* [What is being asked]
Pick out every line in the data below that holds "button".
Input START
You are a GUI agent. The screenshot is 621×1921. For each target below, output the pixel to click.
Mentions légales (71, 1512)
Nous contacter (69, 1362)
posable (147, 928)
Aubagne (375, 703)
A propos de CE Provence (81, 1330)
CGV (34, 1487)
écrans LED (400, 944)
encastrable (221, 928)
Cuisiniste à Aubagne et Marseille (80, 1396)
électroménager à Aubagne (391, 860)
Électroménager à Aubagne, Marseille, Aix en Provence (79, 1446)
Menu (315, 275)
Input END
Input START
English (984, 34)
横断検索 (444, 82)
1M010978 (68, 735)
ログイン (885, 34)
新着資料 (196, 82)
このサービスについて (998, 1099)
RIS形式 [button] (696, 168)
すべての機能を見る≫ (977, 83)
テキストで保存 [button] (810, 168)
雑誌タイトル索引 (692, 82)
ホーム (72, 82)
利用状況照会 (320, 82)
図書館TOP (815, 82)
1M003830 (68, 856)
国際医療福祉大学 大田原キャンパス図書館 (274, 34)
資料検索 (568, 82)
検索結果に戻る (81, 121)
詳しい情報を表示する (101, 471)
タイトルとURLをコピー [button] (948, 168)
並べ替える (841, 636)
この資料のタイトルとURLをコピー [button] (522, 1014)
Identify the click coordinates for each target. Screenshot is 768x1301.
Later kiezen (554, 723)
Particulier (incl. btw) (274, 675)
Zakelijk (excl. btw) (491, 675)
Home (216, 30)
Input END
* [Task solution]
RIS形式 [button] (696, 168)
テキストで保存 [button] (810, 168)
タイトルとURLをコピー [button] (948, 168)
この資料のタイトルとURLをコピー [button] (522, 1014)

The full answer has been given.